"Leave it all out there," Kennedy said afterward, smiling. "That was everything I had those last two fastballs."
As it turned out, Kennedy had plenty to leave out there in his final start before the All-Star break, but the Padres' offense couldn't match the effort in a 1-0 loss in front of 51,794 at Dodger Stadium, the Dodgers prevailing on a walk-off sacrifice fly from A.J. Ellis in the bottom of the ninth inning.
Former Padres first baseman Adrian Gonzalez began the ninth inning with a double to center field off Padres rookie reliever Kevin Quackenbush. Matt Kemp struck out, and Quackenbush intentionally walked Andre Ethier. A walk to Juan Uribe loaded the bases to bring up Ellis.
Manager Bud Black went with a five-man infield, bringing Jake Goebbert to play a left-handed second base, leaving left field completely empty and positioning center fielder Will Venable and right fielder Seth Smith shallow and straight away.
"We were trying to cut off the run," Black said. "We know he [Ellis] is heavy on the right side, so if Quack executes there and we get a ground ball, maybe we can get out of that."
Ellis took a strike, fouled off two fastballs, took a ball, then lined the walk-off out that was caught by a retreating Smith near the right-field corner as Gonzalez tagged to score, putting a damper on another gem from Kennedy.
Kennedy's eight shutout innings accounted for his longest outing of the season, tying his season-high with 117 pitches. He allowed only three hits and moved into third place among National League strikeout leaders with 133 by adding eight to his ledger, although it wasn't enough as the Padres (41-53) had five singles against four Dodgers' pitchers, including spot starter Paul Maholm.
"Our pitching has been really good," Black said after the Padres were shut out for the 13th time this season. "We've got to get our bats going."
The Dodgers (53-43) didn't have a whole lot of luck on offense, either, thanks to Kennedy, who has allowed a total of two earned runs over his last three starts. He heads into the second half of the season with a 7-9 record, a 3.47 ERA and looking very much like the pitcher who won 21 games with the D-backs in 2011.

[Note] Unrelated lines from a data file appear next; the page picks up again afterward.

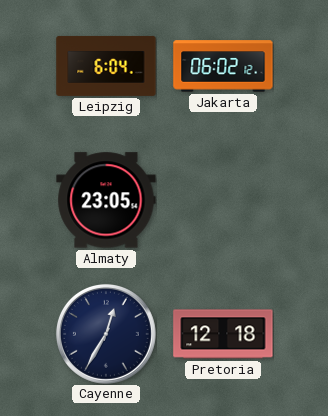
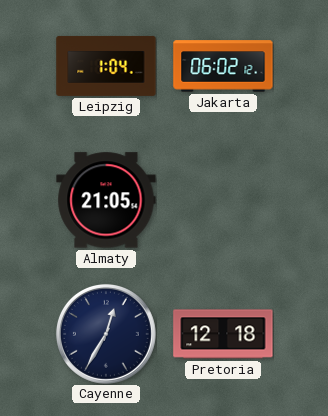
Leipzig: 6:04 -> 1:04
Almaty: 23:05 -> 21:05
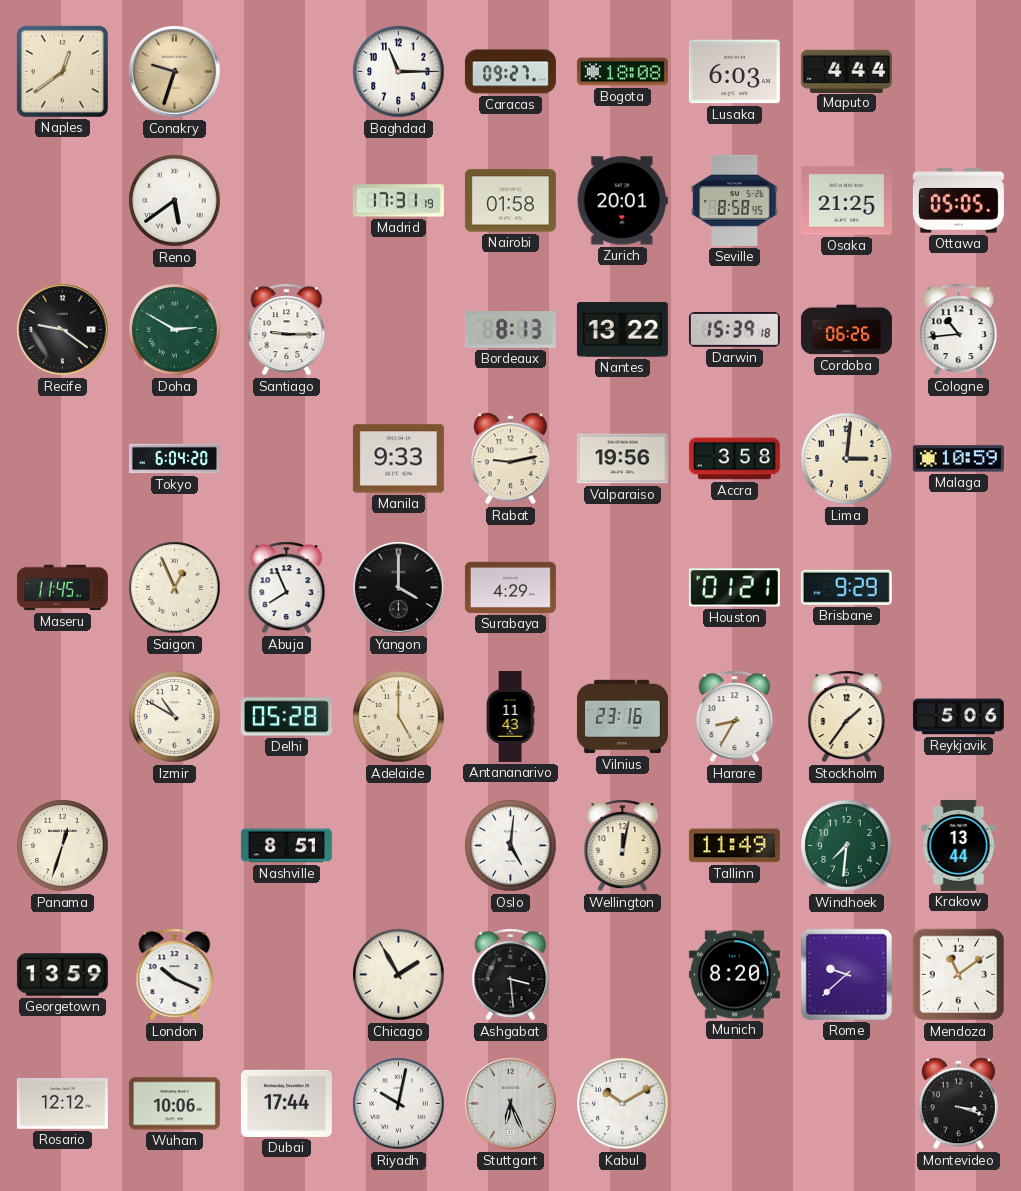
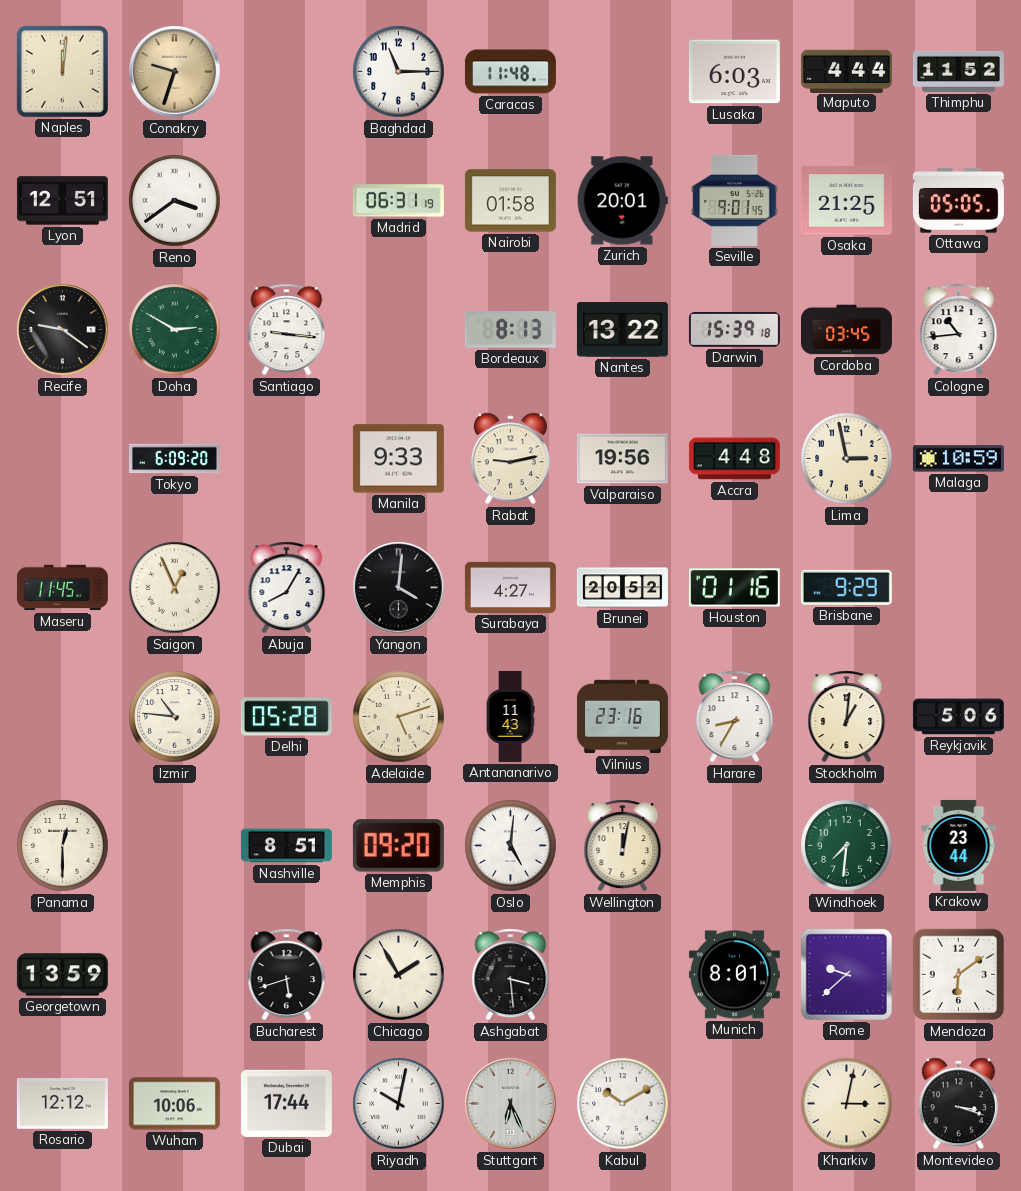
Naples: 12:39 -> 12:01
Caracas: 09:27 -> 11:48
Bogota: 18:08 -> none
Thimphu: none -> 11:52
Lyon: none -> 12:51
Reno: 5:39 -> 3:39
Madrid: 17:31 -> 06:31
Seville: 8:58 -> 9:01
Santiago: 9:15 -> 9:16
Cordoba: 06:26 -> 03:45
Tokyo: 6:04 -> 6:09
Accra: 3:58 -> 4:48
Lima: 3:01 -> 2:58
Abuja: 7:56 -> 8:05
Yangon: 4:00 -> 4:01
Surabaya: 4:29 -> 4:27
Brunei: none -> 20:52
Houston: 01:21 -> 01:16
Izmir: 10:50 -> 10:46
Adelaide: 5:00 -> 5:12
Stockholm: 1:36 -> 1:01
Panama: 12:33 -> 12:30
Memphis: none -> 09:20
Tallinn: 11:49 -> none
Krakow: 13:44 -> 23:44
London: 10:19 -> none
Bucharest: none -> 5:42
Munich: 8:20 -> 8:01
Mendoza: 11:09 -> 6:09
Kharkiv: none -> 3:02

"He's pitching great. He really had command of the outside corner to right-handed hitters," Black said. "I thought that was the big difference tonight. He shut them down."

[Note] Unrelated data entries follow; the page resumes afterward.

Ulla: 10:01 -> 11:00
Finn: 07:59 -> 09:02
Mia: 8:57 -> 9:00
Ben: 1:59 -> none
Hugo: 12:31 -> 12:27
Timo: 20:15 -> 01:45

Kennedy deflected most of the praise to his catcher, Rene Rivera.
"Rene called a great game and allowed me to focus on executing on the pitch. He's so great back there," Kennedy said. "I know if I throw a curveball in the dirt, he's going to block it."
Maholm, starting in place of injured starter Josh Beckett, allowed two hits over six-plus innings. He needed just 65 pitches to get 18 outs and wasn't stressed often.

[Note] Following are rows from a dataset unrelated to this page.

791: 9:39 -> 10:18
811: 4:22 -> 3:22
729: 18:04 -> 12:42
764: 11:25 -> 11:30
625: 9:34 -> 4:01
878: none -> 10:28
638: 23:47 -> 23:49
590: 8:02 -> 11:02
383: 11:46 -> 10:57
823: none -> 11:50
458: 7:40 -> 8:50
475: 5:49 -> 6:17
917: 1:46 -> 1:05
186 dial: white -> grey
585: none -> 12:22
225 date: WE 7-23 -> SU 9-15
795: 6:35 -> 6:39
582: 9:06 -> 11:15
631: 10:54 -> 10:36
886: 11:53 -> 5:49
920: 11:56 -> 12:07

Kennedy had to work around some traffic, as he allowed the leadoff runner to reach base on four occasions. Each time, though, he escaped unscathed.
"He's been good lately, but today, against their lineup -- it's a series against the Dodgers, so I think there was a lot of pressure, a lot of people watching," Rivera said. "He was great. He was throwing his fastball to both sides of the plate; the curveball was there; the slider was there; even some changeups."
And in his last inning of work, with the finish line close and facing Crawford with two outs, Rivera saw that Kennedy still had a lot left in the tank; Fastball, fastball and, finally, a curveball that got the fly ball.
"He still had some gas left after 100 pitches. He didn't look tired at all," Rivera said. "If we were winning after the eighth, I think he'd go back for the ninth. He was that good."